The normal distribution is widely used in statistics and probability because it can approximate many real-world phenomena, such as the distribution of human heights and weights, and the distribution of errors in measurements. It is also often used as a reference distribution to compare other distributions against.
In SPC, the normal distribution is used to understand and analyse process data, to check if it follows a normal distribution or not.
In SPC, standard deviation is used to calculate control limits for control charts and also used in process capability analysis. Understanding the standard deviation and the range of +1 and -1 standard deviation from the mean is important in order to interpret the results of control charts and make informed decisions on how to improve a process.
If we rotate the bell curve 90 degres clockwise and add a line graph onto it, you can see the normal distribution of data points. Example image below. However, we will cover control charts later in the course, but this is to help you visualise the standard deviation of data points and control charts.
- The UCL is the Upper Control Limit and is always + 3 standard deviations from the mean
- The LCL is the Lower Control Limit and is always – 3 standard deviations from the mean.
- All data points within the UCL and LCL is classed as common cause variation as it is statistically likely and accounts for 99.72% of all data points.
- Any data points outside the UCL and LCL is classed as special cause variation as it is statistically unlikely and will only occur around 2.8 times in 1000 data points. This is so rare that any data points that fall outside the control limits should be explored to understand why it happened.
- The data itself is what sets the control limits so if the input data changes so too will the control limits.
When we refer to +1 or -1 standard deviations from the mean, we are referring to a range of values that are either 1 standard deviation above or 1 standard deviation below the mean. For example, if the mean of a set of data is 50 and the standard deviation is 5, then +1 standard deviation from the mean would be 55 and -1 standard deviation from the mean would be 45. Therefore 68.26% of all data points will fall between 55 and 45.
The spread of data
In statistics, standard deviation is a measure of a data set’s spread. It indicates how far the data in a set deviates from the mean. The standard deviation is computed by squaring the difference between each data point and the mean, adding the sum, and then taking the square root of that amount.
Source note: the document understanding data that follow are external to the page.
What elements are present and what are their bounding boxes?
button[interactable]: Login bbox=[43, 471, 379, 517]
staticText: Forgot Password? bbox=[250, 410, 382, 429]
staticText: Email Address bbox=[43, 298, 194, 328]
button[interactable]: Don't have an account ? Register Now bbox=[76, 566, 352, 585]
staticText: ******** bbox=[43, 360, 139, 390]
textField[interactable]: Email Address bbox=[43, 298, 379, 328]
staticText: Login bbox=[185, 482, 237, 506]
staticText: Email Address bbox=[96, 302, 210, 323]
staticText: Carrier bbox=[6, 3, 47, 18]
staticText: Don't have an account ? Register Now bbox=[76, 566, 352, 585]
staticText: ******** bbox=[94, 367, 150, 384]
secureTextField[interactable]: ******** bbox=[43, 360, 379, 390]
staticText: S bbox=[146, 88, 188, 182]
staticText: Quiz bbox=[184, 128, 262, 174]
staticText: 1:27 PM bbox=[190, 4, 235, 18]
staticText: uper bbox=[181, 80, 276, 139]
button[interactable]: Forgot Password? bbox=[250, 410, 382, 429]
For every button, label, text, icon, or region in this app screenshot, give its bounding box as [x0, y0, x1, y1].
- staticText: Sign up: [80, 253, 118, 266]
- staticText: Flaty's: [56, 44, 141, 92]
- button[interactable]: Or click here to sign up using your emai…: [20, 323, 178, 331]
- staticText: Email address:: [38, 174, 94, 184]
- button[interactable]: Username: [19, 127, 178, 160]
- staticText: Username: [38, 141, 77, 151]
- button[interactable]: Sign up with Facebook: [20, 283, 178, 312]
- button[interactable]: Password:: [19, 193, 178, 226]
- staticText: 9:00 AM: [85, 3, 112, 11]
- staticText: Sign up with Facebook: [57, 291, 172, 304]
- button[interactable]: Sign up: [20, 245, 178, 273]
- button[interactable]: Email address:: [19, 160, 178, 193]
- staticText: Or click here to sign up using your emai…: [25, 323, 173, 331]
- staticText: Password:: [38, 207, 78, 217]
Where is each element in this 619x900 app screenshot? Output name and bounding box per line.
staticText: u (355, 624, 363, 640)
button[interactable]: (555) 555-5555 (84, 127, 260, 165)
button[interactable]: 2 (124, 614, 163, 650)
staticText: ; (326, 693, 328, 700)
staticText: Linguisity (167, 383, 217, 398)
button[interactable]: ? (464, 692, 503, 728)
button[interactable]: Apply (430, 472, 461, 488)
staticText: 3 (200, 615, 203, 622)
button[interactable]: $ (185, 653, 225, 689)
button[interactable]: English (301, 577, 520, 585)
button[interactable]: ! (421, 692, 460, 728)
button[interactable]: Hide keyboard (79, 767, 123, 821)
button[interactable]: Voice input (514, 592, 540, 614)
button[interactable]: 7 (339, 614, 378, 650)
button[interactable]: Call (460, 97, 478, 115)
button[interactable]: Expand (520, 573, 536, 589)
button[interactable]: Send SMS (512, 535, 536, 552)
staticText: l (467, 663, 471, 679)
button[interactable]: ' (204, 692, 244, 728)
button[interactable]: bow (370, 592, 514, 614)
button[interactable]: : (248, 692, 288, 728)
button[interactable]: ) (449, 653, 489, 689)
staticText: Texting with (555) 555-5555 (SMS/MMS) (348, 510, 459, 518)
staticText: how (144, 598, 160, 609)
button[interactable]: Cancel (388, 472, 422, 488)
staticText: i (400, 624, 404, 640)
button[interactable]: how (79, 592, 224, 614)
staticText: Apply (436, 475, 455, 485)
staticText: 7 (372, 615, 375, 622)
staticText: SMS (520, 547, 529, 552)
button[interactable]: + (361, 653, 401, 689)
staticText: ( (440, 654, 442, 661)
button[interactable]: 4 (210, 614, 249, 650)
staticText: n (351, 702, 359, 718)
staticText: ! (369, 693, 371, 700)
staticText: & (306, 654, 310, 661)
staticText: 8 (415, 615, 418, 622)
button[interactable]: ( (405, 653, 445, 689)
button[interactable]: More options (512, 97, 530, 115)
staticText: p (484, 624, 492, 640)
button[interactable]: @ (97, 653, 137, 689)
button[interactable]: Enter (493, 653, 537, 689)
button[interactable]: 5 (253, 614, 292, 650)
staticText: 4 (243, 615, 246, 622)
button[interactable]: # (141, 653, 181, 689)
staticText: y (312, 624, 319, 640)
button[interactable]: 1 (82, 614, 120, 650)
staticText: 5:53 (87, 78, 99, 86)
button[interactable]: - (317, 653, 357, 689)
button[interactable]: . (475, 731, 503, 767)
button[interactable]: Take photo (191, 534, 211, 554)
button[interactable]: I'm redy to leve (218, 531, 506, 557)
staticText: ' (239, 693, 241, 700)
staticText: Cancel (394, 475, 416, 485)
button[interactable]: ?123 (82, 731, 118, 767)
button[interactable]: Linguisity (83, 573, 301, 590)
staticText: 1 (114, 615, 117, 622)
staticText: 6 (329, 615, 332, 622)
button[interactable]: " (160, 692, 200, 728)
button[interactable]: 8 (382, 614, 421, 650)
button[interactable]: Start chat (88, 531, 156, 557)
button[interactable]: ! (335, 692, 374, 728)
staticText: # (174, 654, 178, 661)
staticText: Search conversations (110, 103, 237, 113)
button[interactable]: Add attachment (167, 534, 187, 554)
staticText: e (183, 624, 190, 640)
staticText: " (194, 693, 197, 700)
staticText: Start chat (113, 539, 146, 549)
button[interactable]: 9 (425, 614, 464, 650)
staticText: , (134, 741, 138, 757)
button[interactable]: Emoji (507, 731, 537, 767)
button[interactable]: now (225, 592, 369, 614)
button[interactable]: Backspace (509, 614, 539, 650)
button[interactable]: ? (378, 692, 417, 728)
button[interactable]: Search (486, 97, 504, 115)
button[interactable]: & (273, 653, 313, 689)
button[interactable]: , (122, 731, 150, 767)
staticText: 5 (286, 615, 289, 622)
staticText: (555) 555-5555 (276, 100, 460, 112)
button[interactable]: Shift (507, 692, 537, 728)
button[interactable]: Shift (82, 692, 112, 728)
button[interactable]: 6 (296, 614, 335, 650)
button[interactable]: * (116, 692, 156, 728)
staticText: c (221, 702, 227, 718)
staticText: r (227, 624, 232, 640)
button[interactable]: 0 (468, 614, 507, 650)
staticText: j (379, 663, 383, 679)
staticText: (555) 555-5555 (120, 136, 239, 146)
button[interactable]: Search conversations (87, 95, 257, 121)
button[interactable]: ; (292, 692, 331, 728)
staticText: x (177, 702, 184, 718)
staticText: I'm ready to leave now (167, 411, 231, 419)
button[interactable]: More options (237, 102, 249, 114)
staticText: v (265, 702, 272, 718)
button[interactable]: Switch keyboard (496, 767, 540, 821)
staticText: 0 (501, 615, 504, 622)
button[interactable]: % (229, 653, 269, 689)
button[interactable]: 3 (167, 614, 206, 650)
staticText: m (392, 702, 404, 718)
Standard deviation is used in the context of Statistical Process Control (SPC) to find trends in a data collection and assess if the variation in the data is due to a common cause or a special reason.
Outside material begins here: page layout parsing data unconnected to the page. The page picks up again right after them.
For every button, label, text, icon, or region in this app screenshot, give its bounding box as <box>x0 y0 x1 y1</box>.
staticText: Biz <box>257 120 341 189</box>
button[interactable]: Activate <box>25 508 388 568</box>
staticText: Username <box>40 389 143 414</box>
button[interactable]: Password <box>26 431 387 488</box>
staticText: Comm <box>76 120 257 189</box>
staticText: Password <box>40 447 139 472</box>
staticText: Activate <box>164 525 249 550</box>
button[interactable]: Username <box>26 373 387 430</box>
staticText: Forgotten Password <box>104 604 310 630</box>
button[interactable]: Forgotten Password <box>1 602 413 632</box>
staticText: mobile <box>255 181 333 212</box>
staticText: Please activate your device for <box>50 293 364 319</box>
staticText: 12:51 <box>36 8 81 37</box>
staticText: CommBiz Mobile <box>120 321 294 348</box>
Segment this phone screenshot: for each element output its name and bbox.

Common cause variation is the inherent variation that is always present in a process and is a result of the natural variation of the process. It is also known as random variation and is caused by factors that are hard to control or measure, such as measurement error. Common cause variation is usually stable and predictable and follows a normal distribution.
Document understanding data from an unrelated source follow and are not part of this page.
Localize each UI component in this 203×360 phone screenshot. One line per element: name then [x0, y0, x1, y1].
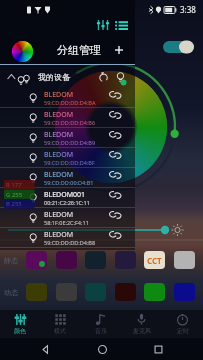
staticText: 我的设备: [38, 72, 70, 82]
staticText: 分组管理: [57, 43, 101, 57]
staticText: 59:CD:DD:DD:D4:B6: [44, 119, 96, 126]
button[interactable]: Connect: [107, 132, 123, 145]
button[interactable]: 麦克风: [121, 310, 162, 338]
staticText: 59:CD:DD:00:D4:B1: [44, 179, 94, 186]
button[interactable]: 颜色: [0, 310, 40, 338]
button[interactable]: Home: [91, 338, 113, 360]
button[interactable]: Back: [34, 338, 56, 360]
staticText: 定时: [177, 327, 189, 335]
button[interactable]: Connect: [107, 172, 123, 185]
button[interactable]: 音乐: [80, 310, 121, 338]
button[interactable]: CCT: [144, 251, 165, 269]
staticText: 00:21:C2:26:1C:11: [44, 199, 90, 206]
button[interactable]: BLEDOM: [0, 208, 135, 228]
staticText: 音乐: [95, 327, 107, 335]
staticText: 3:38: [180, 4, 196, 15]
staticText: BLEDOM001: [44, 190, 86, 200]
staticText: G 255: [6, 191, 23, 199]
staticText: 58:1F:0E:2C:F4:11: [44, 219, 89, 226]
staticText: R 177: [6, 181, 22, 189]
staticText: BLEDOM: [44, 110, 74, 120]
button[interactable]: Brightness: [6, 223, 184, 237]
button[interactable]: BLEDOM: [0, 168, 135, 188]
staticText: 麦克风: [133, 327, 151, 335]
staticText: 59:CD:DD:DD:D4:B9: [44, 139, 96, 146]
button[interactable]: BLEDOM: [0, 128, 135, 148]
button[interactable]: Colour preset: [26, 251, 47, 269]
button[interactable]: BLEDOM001: [0, 188, 135, 208]
button[interactable]: Colour preset: [174, 283, 195, 301]
staticText: 59:CD:DD:DD:D4:BA: [44, 99, 96, 106]
staticText: BLEDOM: [44, 210, 74, 220]
button[interactable]: Colour preset: [115, 251, 136, 269]
button[interactable]: BLEDOM: [0, 88, 135, 108]
staticText: 模式: [54, 327, 66, 335]
button[interactable]: Colour preset: [26, 283, 47, 301]
button[interactable]: Connect: [107, 92, 123, 105]
button[interactable]: Connect: [107, 232, 123, 245]
button[interactable]: 定时: [162, 310, 203, 338]
button[interactable]: 模式: [40, 310, 80, 338]
staticText: BLEDOM: [44, 170, 74, 180]
button[interactable]: Recents: [147, 338, 169, 360]
button[interactable]: Add group: [111, 42, 126, 57]
staticText: BLEDOM: [44, 150, 74, 160]
button[interactable]: BLEDOM: [0, 108, 135, 128]
button[interactable]: Connect: [107, 112, 123, 125]
button[interactable]: Sliders: [94, 18, 112, 32]
button[interactable]: Colour preset: [144, 283, 165, 301]
button[interactable]: Colour preset: [85, 283, 106, 301]
staticText: BLEDOM: [44, 90, 74, 100]
button[interactable]: BLEDOM: [0, 228, 135, 248]
button[interactable]: Colour preset: [56, 283, 77, 301]
button[interactable]: Colour preset: [115, 283, 136, 301]
staticText: 静态: [4, 256, 18, 265]
staticText: 动态: [4, 288, 18, 297]
button[interactable]: Colour preset: [174, 251, 195, 269]
button[interactable]: Connect: [107, 192, 123, 205]
button[interactable]: BLEDOM: [0, 148, 135, 168]
staticText: CCT: [147, 255, 162, 266]
button[interactable]: Connect: [107, 152, 123, 165]
staticText: 颜色: [14, 327, 26, 335]
button[interactable]: List view: [113, 18, 130, 32]
staticText: BLEDOM: [44, 130, 74, 140]
staticText: 59:CD:DD:DD:D4:B8: [44, 239, 96, 246]
button[interactable]: Colour preset: [56, 251, 77, 269]
staticText: 59:CD:DD:DD:D4:BF: [44, 159, 95, 166]
button[interactable]: 我的设备: [0, 65, 135, 88]
staticText: B 255: [6, 200, 22, 208]
staticText: BLEDOM: [44, 230, 74, 240]
button[interactable]: Colour preset: [85, 251, 106, 269]
button[interactable]: Connect: [107, 212, 123, 225]
button[interactable]: Power toggle: [160, 38, 196, 56]
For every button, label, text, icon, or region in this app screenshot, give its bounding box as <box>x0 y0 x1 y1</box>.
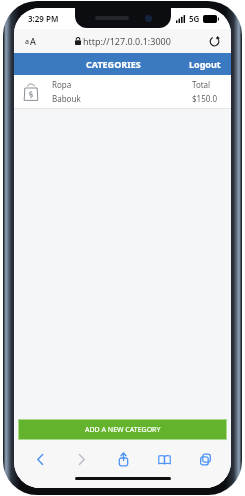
button[interactable]: Reload <box>206 33 222 49</box>
button[interactable]: Bookmarks <box>152 447 176 471</box>
staticText: Babouk <box>52 93 81 104</box>
staticText: http://127.0.0.1:3000 <box>83 35 171 47</box>
staticText: Total <box>192 79 211 90</box>
button[interactable]: Tabs <box>193 447 217 471</box>
staticText: $150.0 <box>192 93 218 104</box>
staticText: a <box>25 37 30 47</box>
staticText: CATEGORIES <box>86 58 141 70</box>
button[interactable]: ADD A NEW CATEGORY <box>18 419 227 440</box>
other: Category <box>21 82 41 102</box>
staticText: 5G <box>189 13 200 24</box>
staticText: A <box>30 35 36 47</box>
button[interactable]: Back <box>28 447 52 471</box>
button[interactable]: Page settings <box>25 35 36 47</box>
staticText: Logout <box>189 58 221 70</box>
staticText: 3:29 PM <box>28 13 59 24</box>
button[interactable]: Logout <box>179 53 231 75</box>
button[interactable]: Category <box>14 75 231 108</box>
button[interactable]: Forward <box>69 447 93 471</box>
button[interactable]: Share <box>111 447 135 471</box>
staticText: ADD A NEW CATEGORY <box>85 425 161 435</box>
staticText: Ropa <box>52 79 72 90</box>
Special cause variation, on the other hand, is caused by specific factors that are not inherent in the process. It is also known as assignable variation and is caused by factors that can be controlled or measured, such as changes in equipment or staff. Special cause variation is usually unstable and unpredictable and does not follow a normal distribution.
If the data has a normal distribution and the standard deviation is within the permitted range, it is deemed common cause variation and no further action is required in SPC. However, if the data does not follow a normal distribution and the standard deviation is outside the permitted range, it is deemed special cause variation and requires further research to determine the cause and make appropriate process improvements.
In summary, standard deviation is a measure of a data set’s spread, and it is used in SPC to find patterns in a data set and assess if the variation in the data is due to a common or special source. Understanding the distinction between common and special cause variation is critical for identifying the source of variability and making appropriate process modifications.